Der Blick bleibt auf den Boden gerichtet. Jetzt kommen die Muschelbänke, warnt Blome. Verstreut liegen grosse und kleine Exemplare scharfkantiger Austern auf dem Boden. Der Meeresboden zeigt zugleich immer andere Wellenzeichnungen. Grosse Wellen, kleine Rillen, enge Rippel – ein natürliches Kunstwerk in reduzierten Farben.

Dass unter dieser anmutigen Oberfläche das pralle Leben steckt, stellt Dark Blome kurz darauf unter Beweis. Mit der Forke, die er am Rucksack trägt, gräbt er einen Wattwurm aus dem Sand – und was für einen. «Das ist ein ganz schöner Johnny, so einen grossen hatte ich noch nie», sagt Blome bewundernd.

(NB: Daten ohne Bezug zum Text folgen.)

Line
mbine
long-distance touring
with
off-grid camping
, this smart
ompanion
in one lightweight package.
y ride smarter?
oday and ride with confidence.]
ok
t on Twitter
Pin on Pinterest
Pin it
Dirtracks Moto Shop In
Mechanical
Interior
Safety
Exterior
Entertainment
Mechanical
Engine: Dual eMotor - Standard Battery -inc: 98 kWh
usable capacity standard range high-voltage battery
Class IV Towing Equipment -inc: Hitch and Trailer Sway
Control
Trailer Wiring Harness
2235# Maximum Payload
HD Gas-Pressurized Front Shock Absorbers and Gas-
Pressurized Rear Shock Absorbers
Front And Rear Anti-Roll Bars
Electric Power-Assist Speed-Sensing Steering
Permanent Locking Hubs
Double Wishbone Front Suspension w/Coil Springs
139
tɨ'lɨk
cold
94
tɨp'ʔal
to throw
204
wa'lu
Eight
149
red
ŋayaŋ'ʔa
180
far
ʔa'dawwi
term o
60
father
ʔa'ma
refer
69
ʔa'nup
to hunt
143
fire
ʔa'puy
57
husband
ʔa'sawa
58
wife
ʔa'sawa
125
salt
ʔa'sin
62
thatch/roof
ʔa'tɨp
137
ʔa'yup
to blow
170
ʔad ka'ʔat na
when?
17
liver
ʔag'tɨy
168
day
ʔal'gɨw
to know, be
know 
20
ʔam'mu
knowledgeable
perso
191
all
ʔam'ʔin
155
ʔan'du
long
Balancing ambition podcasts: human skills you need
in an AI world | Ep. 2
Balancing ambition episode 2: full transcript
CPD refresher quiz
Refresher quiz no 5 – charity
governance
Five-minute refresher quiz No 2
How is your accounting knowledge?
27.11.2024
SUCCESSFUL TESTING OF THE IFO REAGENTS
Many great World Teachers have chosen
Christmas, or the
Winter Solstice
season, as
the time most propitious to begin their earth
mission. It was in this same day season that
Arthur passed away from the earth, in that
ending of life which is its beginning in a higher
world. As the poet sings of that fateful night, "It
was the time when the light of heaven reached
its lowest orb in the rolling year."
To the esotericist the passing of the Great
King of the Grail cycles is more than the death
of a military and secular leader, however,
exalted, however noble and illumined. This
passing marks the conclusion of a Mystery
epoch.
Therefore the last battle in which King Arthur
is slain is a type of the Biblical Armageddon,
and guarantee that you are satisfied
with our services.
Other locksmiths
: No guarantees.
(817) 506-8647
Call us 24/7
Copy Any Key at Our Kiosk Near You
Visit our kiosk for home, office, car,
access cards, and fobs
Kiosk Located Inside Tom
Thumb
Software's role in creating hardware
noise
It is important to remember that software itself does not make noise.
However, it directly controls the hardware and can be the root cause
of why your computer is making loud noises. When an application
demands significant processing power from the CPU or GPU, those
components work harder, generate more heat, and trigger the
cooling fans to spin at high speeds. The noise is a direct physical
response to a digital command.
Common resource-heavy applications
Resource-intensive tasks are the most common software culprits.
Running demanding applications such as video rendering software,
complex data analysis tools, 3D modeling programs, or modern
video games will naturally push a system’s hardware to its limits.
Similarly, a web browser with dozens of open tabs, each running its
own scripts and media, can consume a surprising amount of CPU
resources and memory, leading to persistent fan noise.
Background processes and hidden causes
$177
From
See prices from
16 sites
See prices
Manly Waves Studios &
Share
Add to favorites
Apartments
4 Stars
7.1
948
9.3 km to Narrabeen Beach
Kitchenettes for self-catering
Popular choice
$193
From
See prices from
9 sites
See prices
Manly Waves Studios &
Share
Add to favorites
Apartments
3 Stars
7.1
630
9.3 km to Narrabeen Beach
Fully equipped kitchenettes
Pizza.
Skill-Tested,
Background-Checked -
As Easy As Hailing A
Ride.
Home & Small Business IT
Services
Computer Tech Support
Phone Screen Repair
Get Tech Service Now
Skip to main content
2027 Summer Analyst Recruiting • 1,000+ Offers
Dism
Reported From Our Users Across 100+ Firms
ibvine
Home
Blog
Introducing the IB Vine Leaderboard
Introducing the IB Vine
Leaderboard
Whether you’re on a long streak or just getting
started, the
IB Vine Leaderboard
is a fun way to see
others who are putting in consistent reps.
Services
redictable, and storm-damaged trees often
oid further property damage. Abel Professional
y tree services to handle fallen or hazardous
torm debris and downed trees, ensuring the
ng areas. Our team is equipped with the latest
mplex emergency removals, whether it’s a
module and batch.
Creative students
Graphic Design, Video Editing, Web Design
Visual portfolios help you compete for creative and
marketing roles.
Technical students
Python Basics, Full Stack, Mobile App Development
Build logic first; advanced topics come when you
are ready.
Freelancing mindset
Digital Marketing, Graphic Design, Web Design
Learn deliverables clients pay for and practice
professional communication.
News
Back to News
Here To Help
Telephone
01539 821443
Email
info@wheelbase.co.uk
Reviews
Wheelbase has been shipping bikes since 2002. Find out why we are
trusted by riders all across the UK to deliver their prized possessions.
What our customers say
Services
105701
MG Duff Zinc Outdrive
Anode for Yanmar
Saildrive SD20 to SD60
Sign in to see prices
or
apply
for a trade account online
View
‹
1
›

Blomes Wattkenntnisse scheinen unerschöpflich. Doch die Flut kommt, die Zeit drängt. «Ich möchte euch bitten, mein Tempo beizubehalten», sagt der Wattführer und schreitet beherzt voran. Minutenlang hängt jeder Schritt für Schritt seinen Gedanken nach. Zaghaft bricht endlich die Sonne durch die graue Wolkenwand.

Da ist sie endlich, die Flut

An der Kormoraninsel wird die Gruppe wieder eins. Vorsichtig deutet Blome nach vorne und reicht sein Fernglas herum. Ein Baby-Seehund liegt nur wenige Meter entfernt auf dem trockenen Untergrund.

Da wissen die Wattwanderer noch nicht, dass sie das ganz grosse Schauspiel erst erwartet. In Sichtweite des grasigen Deichs in Dunsum auf Föhr lässt Blome die Gruppe verharren und blickt auf seine Uhr. «Um zehn nach eins müsste sie kommen», sagt er. Sie, das ist die Flut. Minute um Minute verstreicht – und dann geht es rasend schnell.

Eine weisse Linie schiebt sich immer näher heran, feines Rauschen begleitet sie. Dann ergiesst sich das Meerwasser über den Sandboden, auf dem die Gruppe steht, umspült nackte Füsse und Knöchel und fliesst weiter Richtung Ufer. Die Kraft der Gezeiten – hier wird sie hautnah erfahrbar für einen Moment. Ein Bus bringt die Gruppe anschliessend nach Wyk, mit der Fähre geht es später zurück auf die Nachbarinsel.